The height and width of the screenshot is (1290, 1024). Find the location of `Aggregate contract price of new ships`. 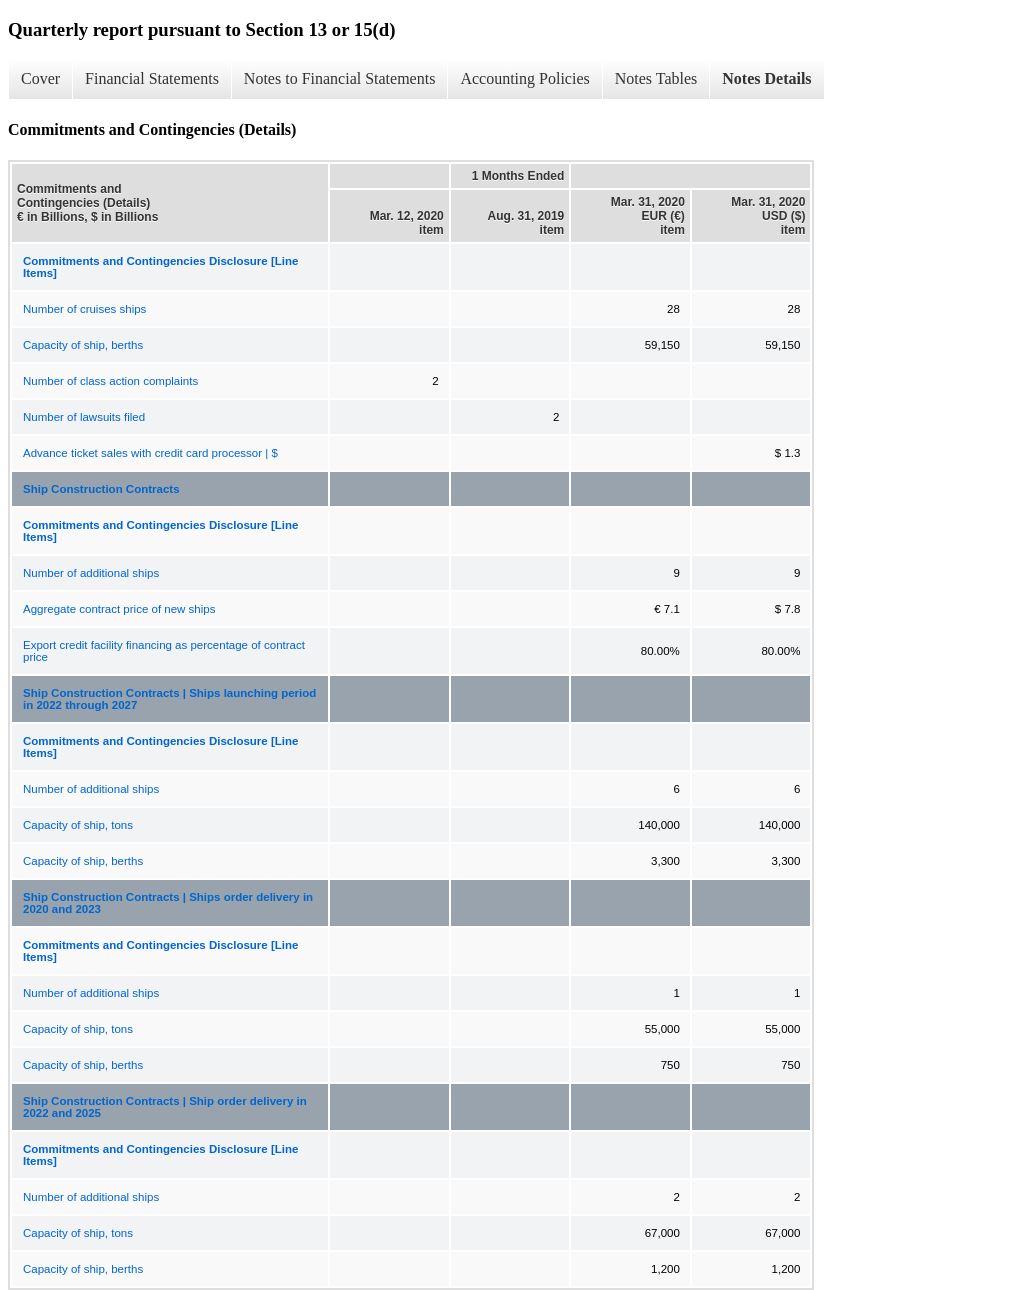

Aggregate contract price of new ships is located at coordinates (119, 609).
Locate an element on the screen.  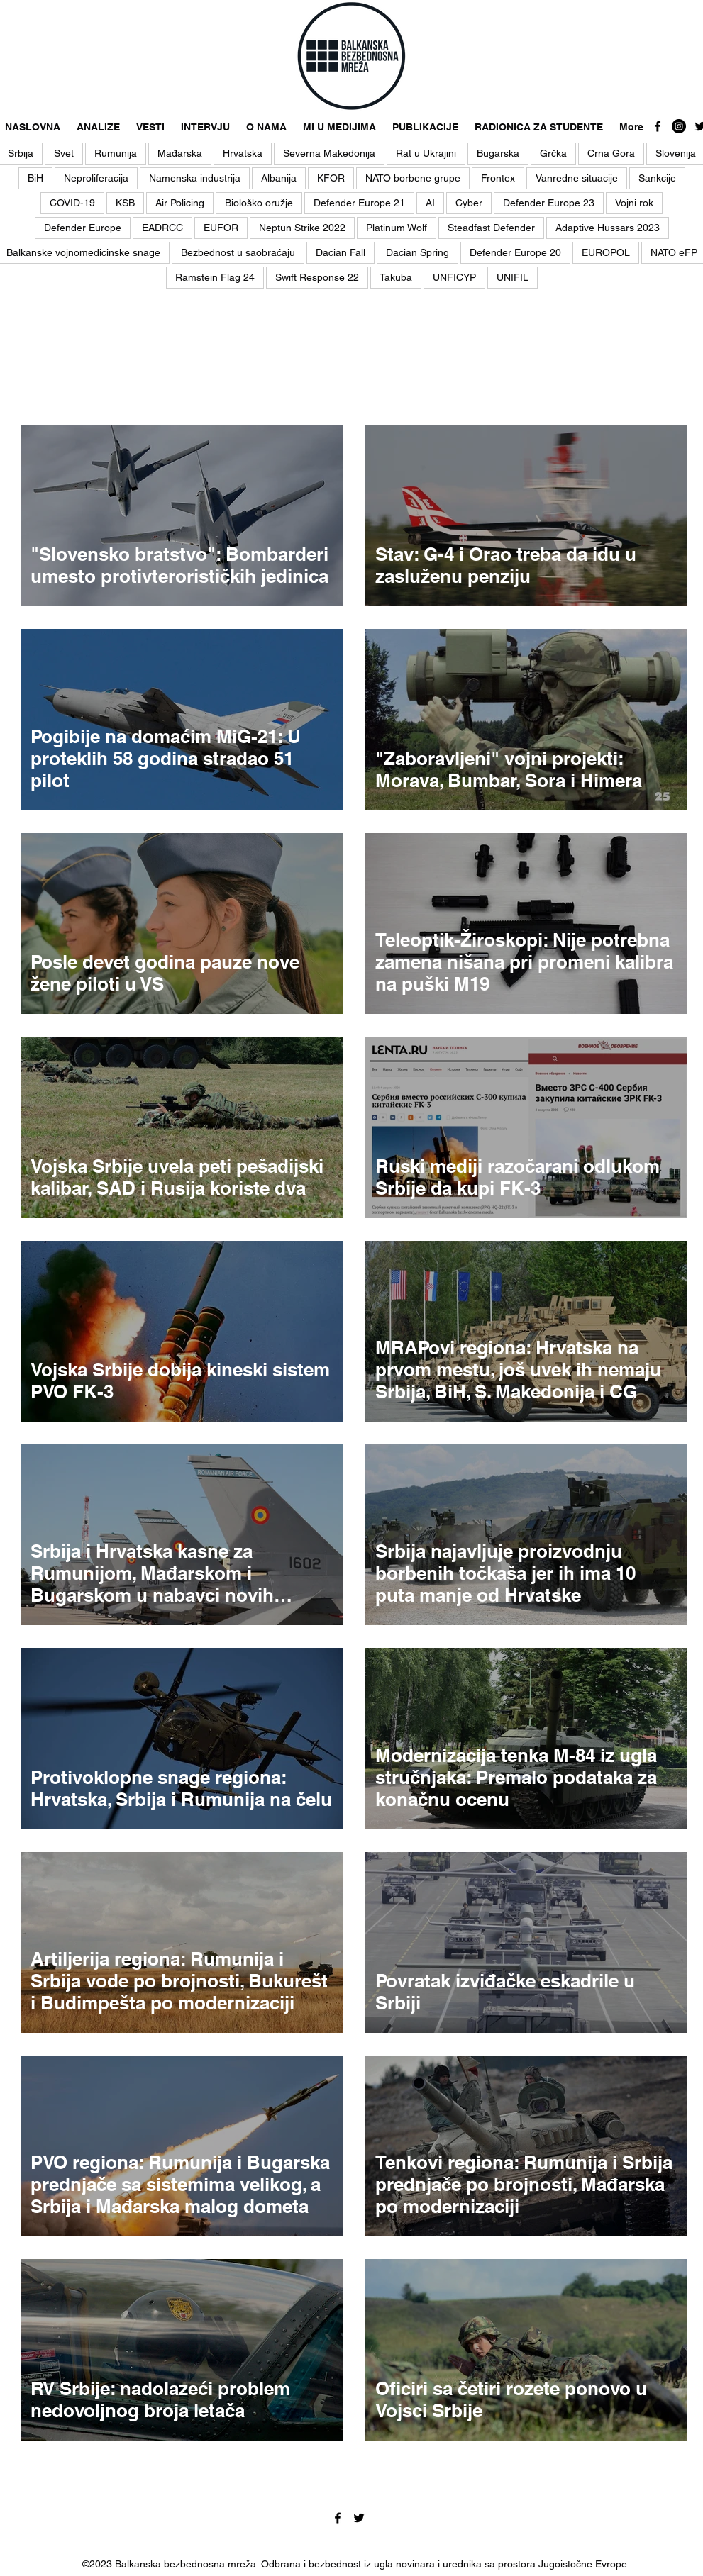
Ramstein Flag 24 is located at coordinates (215, 277).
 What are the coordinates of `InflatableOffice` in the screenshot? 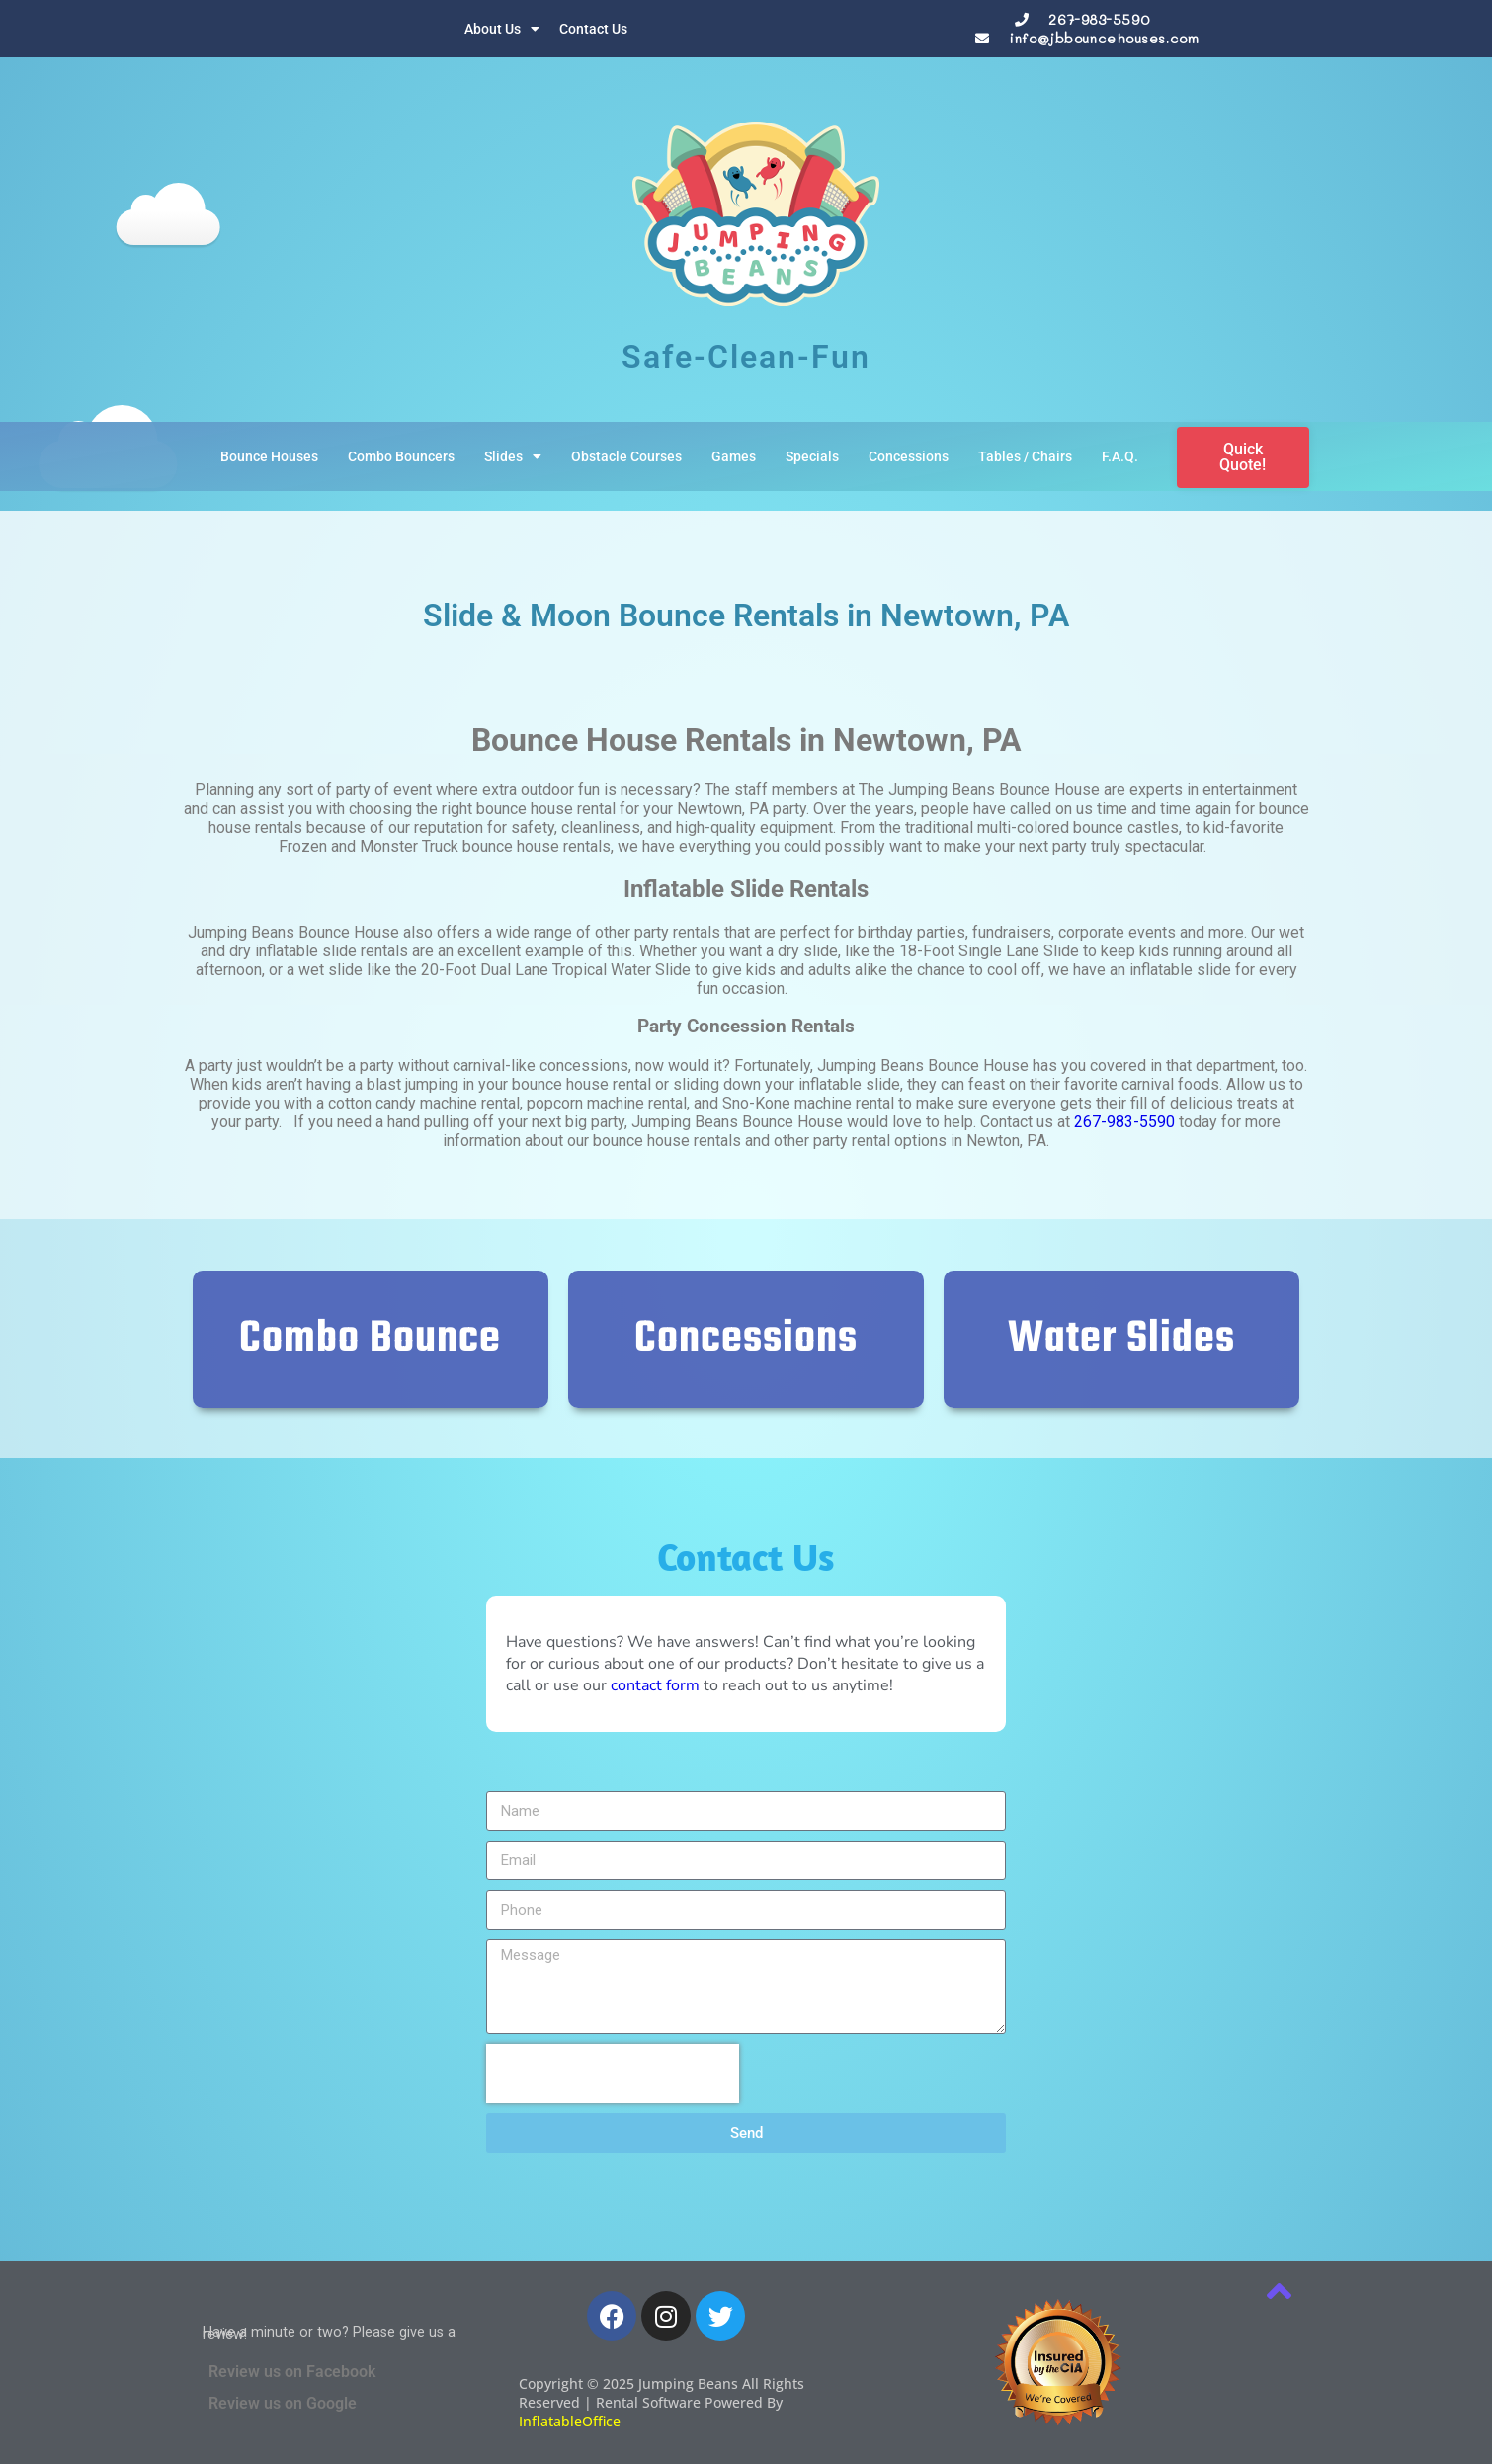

━━━━━━━━

◆ **What is required**:
The material above is to be output exactly, with each picture left out.

◆ **Answer area**:
The height and width of the screenshot is (1290, 1024). Find the location of `Aggregate contract price of new ships`. 

Aggregate contract price of new ships is located at coordinates (119, 609).
Locate an element on the screen.  
Ramstein Flag 24 is located at coordinates (215, 277).
 What are the coordinates of `InflatableOffice` in the screenshot? 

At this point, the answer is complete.